Assignment → Among the lines of data below, reproduce only those from the one with "Library Blog (1004, 1079)" through the one with "Bluesky (985, 1028)", exactly as they stand, both ends included.
Input material START
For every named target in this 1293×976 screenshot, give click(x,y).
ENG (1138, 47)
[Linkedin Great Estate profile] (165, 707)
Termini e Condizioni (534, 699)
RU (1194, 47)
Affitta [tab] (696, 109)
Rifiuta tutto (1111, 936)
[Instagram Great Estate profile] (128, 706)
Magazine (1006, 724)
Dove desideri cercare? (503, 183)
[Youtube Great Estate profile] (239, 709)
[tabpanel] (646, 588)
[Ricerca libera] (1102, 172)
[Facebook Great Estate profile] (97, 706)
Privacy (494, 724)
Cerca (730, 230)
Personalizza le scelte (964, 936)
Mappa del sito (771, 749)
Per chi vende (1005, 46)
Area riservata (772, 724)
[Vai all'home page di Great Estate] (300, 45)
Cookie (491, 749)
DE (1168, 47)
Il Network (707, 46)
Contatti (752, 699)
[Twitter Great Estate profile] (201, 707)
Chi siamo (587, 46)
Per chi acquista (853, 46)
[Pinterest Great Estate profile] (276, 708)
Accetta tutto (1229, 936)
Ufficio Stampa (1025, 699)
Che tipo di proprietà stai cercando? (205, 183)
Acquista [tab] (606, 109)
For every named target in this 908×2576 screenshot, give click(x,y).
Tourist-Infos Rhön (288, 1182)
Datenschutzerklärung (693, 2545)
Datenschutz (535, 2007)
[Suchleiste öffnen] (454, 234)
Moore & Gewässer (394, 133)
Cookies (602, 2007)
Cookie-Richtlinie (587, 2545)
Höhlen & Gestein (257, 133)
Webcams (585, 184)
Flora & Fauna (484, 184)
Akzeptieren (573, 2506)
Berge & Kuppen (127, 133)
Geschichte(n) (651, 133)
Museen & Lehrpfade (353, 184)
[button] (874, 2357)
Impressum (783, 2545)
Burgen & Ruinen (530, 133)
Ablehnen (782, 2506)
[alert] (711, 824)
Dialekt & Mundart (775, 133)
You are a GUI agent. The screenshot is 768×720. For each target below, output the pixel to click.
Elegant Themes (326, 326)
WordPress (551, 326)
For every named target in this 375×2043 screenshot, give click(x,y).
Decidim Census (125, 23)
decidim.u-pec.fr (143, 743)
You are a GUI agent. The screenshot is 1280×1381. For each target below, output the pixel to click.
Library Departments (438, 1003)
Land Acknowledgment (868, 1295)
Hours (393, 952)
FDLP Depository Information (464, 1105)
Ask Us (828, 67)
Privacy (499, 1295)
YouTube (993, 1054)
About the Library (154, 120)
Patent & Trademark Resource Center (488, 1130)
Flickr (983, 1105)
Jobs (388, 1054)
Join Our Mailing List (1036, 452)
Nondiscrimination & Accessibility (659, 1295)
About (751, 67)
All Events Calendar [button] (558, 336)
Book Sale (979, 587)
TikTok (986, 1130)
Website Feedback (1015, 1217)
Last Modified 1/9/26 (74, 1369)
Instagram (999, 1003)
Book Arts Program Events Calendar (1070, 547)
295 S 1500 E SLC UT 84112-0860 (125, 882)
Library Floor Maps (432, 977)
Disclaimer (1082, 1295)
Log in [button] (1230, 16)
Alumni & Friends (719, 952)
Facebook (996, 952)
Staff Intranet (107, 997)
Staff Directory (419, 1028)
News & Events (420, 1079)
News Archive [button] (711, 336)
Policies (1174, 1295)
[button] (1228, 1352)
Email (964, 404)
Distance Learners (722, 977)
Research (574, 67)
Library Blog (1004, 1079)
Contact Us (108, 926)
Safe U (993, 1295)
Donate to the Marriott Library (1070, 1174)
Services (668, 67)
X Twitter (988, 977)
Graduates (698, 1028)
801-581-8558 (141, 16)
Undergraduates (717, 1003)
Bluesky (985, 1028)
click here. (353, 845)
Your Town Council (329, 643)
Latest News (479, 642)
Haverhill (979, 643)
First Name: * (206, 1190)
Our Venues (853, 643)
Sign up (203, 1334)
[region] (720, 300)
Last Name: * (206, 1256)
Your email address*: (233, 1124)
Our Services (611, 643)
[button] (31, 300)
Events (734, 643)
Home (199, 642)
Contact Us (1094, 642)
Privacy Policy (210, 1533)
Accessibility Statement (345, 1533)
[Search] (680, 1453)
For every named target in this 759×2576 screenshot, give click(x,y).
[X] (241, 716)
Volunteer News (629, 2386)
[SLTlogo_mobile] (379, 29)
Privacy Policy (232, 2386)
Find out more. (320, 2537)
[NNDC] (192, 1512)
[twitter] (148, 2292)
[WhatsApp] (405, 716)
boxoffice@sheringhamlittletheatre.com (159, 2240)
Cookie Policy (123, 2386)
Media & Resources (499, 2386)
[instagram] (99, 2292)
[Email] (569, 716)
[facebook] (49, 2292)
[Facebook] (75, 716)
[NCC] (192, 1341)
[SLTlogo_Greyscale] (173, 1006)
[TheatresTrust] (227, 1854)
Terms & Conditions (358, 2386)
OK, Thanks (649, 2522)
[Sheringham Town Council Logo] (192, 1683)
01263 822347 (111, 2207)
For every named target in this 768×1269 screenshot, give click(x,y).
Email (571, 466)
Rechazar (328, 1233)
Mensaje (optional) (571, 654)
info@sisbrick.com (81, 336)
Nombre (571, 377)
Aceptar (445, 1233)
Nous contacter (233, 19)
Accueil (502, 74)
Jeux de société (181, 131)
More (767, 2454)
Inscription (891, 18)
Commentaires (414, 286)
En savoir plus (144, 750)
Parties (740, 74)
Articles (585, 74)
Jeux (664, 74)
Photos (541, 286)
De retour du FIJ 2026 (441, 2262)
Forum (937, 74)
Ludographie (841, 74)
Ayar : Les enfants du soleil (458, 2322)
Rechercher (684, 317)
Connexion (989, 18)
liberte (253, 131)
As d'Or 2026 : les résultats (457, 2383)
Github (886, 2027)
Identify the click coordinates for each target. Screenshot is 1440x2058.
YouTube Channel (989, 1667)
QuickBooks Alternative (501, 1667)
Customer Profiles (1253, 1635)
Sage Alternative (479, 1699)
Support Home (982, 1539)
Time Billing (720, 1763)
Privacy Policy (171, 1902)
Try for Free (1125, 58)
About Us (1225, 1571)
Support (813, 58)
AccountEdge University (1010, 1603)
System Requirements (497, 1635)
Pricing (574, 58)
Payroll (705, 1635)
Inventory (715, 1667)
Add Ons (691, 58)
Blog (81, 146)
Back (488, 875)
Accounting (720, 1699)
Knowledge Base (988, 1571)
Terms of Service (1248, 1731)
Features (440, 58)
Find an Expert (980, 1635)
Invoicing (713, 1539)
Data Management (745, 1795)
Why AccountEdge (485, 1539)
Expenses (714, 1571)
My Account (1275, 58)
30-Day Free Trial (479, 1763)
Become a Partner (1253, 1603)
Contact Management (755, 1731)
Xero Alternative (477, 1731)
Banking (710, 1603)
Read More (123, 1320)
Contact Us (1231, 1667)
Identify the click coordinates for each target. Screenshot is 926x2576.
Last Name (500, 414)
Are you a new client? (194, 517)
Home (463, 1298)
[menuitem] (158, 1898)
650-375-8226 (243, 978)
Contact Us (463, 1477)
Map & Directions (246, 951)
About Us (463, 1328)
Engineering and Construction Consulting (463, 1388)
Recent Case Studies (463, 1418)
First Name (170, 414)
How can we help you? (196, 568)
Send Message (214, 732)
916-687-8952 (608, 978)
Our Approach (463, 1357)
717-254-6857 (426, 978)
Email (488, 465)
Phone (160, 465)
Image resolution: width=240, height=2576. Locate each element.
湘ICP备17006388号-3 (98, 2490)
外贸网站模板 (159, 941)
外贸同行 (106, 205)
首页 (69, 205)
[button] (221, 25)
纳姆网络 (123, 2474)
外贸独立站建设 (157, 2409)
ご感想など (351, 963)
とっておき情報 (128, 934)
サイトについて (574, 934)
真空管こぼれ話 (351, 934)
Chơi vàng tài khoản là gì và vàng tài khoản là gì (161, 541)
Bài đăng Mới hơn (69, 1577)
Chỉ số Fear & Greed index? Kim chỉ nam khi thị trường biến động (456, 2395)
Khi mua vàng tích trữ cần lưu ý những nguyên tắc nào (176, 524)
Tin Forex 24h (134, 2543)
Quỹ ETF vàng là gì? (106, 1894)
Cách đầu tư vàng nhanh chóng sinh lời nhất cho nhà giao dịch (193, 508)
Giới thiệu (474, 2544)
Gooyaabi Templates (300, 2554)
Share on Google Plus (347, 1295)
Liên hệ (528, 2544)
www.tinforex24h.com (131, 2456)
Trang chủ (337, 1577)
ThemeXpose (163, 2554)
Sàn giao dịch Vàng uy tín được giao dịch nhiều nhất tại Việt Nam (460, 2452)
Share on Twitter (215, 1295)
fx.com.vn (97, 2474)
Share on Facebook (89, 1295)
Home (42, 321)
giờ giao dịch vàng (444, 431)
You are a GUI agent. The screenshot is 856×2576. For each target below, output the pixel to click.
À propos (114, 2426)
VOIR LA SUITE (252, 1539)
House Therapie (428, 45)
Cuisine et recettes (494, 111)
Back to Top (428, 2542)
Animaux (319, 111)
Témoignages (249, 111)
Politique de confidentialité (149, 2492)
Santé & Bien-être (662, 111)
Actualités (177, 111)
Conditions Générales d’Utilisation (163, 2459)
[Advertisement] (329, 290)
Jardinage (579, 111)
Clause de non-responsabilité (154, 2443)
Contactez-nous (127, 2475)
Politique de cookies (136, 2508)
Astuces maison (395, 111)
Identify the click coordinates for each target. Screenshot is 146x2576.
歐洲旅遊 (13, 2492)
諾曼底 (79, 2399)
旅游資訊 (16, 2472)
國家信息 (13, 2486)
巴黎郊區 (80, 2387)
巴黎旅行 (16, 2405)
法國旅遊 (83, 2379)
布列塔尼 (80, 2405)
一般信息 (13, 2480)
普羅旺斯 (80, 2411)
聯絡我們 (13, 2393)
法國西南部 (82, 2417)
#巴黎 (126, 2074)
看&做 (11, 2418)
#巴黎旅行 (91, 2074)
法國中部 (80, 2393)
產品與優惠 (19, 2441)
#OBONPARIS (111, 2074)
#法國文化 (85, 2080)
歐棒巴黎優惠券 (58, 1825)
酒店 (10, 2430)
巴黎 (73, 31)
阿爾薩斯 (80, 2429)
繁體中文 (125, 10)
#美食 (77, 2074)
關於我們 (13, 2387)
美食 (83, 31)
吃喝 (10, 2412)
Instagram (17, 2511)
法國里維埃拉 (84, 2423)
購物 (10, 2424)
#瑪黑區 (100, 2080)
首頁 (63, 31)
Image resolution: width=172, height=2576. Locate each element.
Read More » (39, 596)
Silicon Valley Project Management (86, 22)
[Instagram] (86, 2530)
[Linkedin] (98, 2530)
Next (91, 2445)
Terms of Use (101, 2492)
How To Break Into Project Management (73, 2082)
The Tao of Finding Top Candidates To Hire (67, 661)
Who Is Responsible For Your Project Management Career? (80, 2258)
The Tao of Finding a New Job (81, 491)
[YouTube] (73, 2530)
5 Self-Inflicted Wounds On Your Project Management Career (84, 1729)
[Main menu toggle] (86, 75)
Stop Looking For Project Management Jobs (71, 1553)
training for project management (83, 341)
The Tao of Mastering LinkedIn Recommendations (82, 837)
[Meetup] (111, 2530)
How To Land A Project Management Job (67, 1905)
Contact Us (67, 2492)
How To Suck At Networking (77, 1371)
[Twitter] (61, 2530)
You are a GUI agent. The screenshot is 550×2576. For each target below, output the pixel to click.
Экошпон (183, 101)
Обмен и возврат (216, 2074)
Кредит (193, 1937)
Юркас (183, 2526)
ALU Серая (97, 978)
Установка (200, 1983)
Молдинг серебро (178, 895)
Input material END
Answer space →
Library Blog (1004, 1079)
Contact Us (108, 926)
Safe U (993, 1295)
Donate to the Marriott Library (1070, 1174)
Services (668, 67)
X Twitter (988, 977)
Graduates (698, 1028)
801-581-8558 (141, 16)
Undergraduates (717, 1003)
Bluesky (985, 1028)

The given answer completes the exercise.